Thumb wrestling, battleship? I'm scared and inadequate in either - I better continue to "hide" behind the keyboard as a "meow, meow forum commando"...


----------



## sniperpeeps (Mar 5, 2011)

The first person to challenge me to a left handed arm wrestling match hopping on a bosu ball will be deducted 50 points and forced to sit with their nose in the corner


----------



## sniperpeeps (Mar 5, 2011)

Have yall ever used the targets with all of the faces? I will have to look into where to get them because I have only seen them at a particular competition. I think snipercraft may sell them. A particular event would involve a shooter/spotter with a time limit. The team is given a binder with two pages. One page is a list of targets for the shooter, one is for the spotter. Say each shooter gets a total of 5 targets. The actual target they will fire at it a 20"x40" paper target with a myriad of faces on it. The target book contains faces that appear on the target, although the faces in the target may be altered in dress and groom. Team is given a total of two minutes to engage. The spotter must talk the shooter onto the correct target and both shooters take a turn at spotting. The shooter is not allowed to view his own targets and must be talked onto target by his spotter. Typical engagement range is 50 yards for that exercise.

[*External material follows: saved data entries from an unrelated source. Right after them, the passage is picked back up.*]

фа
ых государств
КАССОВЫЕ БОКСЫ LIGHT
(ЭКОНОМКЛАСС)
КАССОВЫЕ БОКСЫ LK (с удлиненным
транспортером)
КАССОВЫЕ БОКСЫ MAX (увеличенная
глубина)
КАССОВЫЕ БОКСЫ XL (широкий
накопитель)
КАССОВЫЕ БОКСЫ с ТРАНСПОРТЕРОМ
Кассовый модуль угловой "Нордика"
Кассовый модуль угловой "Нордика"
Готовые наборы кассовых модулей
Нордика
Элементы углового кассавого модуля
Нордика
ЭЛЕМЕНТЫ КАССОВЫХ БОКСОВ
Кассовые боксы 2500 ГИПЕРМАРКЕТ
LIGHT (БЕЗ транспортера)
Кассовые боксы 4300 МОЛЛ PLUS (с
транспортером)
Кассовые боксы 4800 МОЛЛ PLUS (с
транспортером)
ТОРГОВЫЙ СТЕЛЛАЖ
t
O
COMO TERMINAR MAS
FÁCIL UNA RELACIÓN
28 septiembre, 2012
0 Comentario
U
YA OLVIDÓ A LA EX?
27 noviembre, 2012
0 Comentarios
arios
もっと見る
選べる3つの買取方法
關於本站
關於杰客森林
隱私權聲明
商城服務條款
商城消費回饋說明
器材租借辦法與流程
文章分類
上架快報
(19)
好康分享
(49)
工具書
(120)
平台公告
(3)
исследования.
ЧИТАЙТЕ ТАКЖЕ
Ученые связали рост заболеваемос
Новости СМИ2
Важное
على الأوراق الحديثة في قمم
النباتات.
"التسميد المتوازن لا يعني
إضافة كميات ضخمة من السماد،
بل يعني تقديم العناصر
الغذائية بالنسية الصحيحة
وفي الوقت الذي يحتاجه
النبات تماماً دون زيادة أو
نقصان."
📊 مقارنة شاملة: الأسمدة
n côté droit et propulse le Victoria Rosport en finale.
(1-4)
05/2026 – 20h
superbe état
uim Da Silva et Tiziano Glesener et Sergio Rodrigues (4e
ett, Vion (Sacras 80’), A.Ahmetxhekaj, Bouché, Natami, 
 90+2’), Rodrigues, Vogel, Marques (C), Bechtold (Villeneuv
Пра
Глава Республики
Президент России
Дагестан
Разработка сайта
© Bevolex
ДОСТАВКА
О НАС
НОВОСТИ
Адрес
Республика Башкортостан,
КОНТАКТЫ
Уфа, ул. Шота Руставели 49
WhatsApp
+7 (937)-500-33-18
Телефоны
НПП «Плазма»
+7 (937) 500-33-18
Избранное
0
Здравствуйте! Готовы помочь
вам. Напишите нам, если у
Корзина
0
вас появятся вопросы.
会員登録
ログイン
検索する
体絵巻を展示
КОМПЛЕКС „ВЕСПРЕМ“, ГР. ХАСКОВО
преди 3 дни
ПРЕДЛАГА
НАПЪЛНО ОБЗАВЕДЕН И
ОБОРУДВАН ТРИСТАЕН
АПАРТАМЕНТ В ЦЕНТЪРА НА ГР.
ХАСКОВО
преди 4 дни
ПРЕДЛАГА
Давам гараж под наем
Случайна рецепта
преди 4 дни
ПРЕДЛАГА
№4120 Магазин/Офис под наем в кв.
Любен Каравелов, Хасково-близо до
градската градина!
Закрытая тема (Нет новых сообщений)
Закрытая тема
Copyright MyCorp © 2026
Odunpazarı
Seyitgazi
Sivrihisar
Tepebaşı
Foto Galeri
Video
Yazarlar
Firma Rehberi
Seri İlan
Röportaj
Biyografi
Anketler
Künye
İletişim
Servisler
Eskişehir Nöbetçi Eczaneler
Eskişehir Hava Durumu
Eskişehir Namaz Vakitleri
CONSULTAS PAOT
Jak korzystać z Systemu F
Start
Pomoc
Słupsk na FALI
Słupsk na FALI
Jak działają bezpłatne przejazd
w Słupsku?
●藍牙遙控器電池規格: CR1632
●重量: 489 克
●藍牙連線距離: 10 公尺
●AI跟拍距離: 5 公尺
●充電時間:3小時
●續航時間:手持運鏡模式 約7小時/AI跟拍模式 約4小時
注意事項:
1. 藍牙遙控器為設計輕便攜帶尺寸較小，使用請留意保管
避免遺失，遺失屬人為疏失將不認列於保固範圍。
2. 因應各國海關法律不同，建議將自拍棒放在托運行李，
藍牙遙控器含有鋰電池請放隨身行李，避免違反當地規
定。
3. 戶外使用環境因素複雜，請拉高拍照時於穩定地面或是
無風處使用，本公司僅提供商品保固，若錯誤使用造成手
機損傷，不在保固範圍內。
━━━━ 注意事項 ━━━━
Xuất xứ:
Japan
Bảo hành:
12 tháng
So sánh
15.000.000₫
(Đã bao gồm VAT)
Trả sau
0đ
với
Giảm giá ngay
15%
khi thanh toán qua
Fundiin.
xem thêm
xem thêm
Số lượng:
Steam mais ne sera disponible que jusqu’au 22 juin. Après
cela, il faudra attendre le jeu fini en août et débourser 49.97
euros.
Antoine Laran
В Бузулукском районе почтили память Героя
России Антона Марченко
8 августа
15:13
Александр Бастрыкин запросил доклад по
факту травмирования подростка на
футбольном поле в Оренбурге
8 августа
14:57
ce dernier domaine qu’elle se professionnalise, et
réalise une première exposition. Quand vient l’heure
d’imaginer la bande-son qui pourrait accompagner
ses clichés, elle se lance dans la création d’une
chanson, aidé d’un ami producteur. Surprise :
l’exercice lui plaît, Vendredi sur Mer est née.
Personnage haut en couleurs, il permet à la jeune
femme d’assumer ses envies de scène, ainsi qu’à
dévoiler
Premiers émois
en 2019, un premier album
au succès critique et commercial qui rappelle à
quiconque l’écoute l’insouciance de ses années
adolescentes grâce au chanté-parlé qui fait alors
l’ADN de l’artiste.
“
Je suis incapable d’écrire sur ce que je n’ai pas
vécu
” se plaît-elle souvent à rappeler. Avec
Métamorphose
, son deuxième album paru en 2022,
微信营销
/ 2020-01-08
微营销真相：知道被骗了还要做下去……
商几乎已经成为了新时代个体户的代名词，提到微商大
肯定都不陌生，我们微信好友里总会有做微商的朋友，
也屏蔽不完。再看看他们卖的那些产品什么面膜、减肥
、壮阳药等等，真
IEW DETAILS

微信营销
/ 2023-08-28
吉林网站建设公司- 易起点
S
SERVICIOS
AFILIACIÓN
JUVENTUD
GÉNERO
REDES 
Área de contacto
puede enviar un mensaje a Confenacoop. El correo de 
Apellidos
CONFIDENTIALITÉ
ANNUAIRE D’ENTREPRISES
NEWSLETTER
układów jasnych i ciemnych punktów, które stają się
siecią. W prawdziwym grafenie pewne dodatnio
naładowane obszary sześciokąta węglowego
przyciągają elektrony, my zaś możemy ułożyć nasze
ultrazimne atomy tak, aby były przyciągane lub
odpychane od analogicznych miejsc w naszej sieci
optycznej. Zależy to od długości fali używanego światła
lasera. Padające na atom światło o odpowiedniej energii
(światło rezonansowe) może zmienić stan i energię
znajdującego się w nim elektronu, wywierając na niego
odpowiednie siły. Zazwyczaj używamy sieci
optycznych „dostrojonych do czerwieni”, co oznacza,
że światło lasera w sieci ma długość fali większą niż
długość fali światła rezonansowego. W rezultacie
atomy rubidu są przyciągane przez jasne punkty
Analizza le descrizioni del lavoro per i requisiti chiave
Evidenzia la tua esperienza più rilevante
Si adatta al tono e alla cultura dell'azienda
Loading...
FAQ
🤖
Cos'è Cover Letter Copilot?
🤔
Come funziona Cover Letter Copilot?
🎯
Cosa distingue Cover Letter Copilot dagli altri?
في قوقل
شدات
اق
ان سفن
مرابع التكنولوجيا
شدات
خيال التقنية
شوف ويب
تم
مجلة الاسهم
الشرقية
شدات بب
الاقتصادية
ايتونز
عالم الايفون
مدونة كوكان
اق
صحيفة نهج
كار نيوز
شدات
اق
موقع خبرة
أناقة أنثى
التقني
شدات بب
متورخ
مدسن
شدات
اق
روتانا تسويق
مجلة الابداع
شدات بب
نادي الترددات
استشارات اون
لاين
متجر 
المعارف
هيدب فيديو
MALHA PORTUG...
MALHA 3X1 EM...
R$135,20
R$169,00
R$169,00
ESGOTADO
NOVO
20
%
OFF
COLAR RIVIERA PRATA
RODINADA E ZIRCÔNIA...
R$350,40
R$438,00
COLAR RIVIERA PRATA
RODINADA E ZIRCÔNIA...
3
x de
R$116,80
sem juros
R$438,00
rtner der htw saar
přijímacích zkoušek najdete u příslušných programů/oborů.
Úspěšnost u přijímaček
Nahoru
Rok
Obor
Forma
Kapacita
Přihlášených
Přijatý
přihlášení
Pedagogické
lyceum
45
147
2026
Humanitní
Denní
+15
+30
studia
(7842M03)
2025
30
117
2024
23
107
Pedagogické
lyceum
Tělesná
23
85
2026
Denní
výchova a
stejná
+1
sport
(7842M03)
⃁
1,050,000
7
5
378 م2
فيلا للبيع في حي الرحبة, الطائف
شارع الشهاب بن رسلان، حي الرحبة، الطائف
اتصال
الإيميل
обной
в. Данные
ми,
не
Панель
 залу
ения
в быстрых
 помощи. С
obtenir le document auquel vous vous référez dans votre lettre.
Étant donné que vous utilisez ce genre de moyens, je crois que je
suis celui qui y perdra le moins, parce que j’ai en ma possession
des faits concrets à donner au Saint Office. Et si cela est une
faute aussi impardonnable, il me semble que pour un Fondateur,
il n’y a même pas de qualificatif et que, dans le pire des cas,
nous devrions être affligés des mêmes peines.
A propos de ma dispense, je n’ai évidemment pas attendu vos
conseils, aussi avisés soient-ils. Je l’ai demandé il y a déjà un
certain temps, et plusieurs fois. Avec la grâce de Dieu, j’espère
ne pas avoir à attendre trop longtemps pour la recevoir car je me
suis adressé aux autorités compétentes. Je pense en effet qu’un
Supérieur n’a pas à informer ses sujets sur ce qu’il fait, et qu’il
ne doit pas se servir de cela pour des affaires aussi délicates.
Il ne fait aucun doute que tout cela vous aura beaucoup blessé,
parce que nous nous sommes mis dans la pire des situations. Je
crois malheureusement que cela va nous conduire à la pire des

Another good exercise involves helium balloons at a range of 100yds. This is a single shooter exercise. Shooter will have unloaded rifle and all gear at start point on the firing line. Time limit, 2 minutes. At the command go, shooter will carry all equipment and rifle and sprint to the target and back. When he gets back to the firing line, he must form a good firing position load and fire at 3 targets with 3 rounds. The targets are helium balloons about the size of a human head. This exercise can be really cool with a good breeze:thumbup:

I got a head full of fun and useful tactical exercises, looking forward to coming out with yall.


----------



## glassplus (May 6, 2009)

all ready have the ballons, wanted to use them this time but did not have the time to set it up. I seen what your are talking about, I think I may have some of them.just few. I got them for a training I was trying to put to gether a lone time ago,but do to cost the powers to be didn't want to change up. But would like to do that. Just need to gether it together,would put a cost on it to cover it. JUst my 2 cents jj


----------



## TheRoguePirate (Nov 3, 2011)

i like ballons, and cake!
I have done the faces before at both KD and UKD ranges. Its great. SP, would love to pair up with you on that one.


----------



## TheRoguePirate (Nov 3, 2011)

ps, 

scuba, will challenge you to a round of paper rock scissors


----------



## reel_crazy (Oct 1, 2007)

sounds like ya might need a referee.. i volunteer

rich


----------



## sniperpeeps (Mar 5, 2011)

TheRoguePirate said:


> ps,
> 
> scuba, will challenge you to a round of paper rock scissors


Only if it can be done while hanging upside down, down two pints of blood, with an Epi pin sticking in my jugular


----------



## Perdido Duct Cleaning (Mar 13, 2012)

lol


----------



## Az-Vic (Jan 7, 2012)

Come on now SP, we gotta quit pokin' fun at our resident BSer.....he has all ready challenged us "meow fu fighters" to a pugelistic contest.
I couldn't pin him down to take a few bucks out of his wallet in a shooting contest. I also couldn't get any answers pertaining to his shooting credentials,acheivements or competition involvement that would qualify him as a shooting instructor.
You mililtary boys couldn't get any answers about his service and credentials and affiliations. Instead, he wants all comers to "step into the squared circle".....what a hoot!
Once again, he brings us a large dose of his alleged "higher intercourse" of discussions to all PFF members.


----------



## TheCarver (May 5, 2011)

An I have to sit here an read about how many shots I missed at the targets???? O yea I was the no show,, LOL sounds as if it turned out smelling like good burgers just the same,, The pics broke my heart to see all the cold rolled steel an I had fish fever with the family..Man O Man _ Im gonna have to find me a slingshot for shuir now,,,, ole carver


----------



## Jason (Oct 2, 2007)

TheCarver said:


> An I have to sit here an read about how many shots I missed at the targets???? O yea I was the no show,, LOL sounds as if it turned out smelling like good burgers just the same,, The pics broke my heart to see all the cold rolled steel an I had fish fever with the family..Man O Man _ Im gonna have to find me a slingshot for shuir now,,,, ole carver


Thanks again Carver.......We'll see ya out there next time brother!!!:thumbsup:


----------



## TheCarver (May 5, 2011)

All good partner, I hope it will get Logan a start. wasnt much, but wasnt doing me any good. oleCarver


----------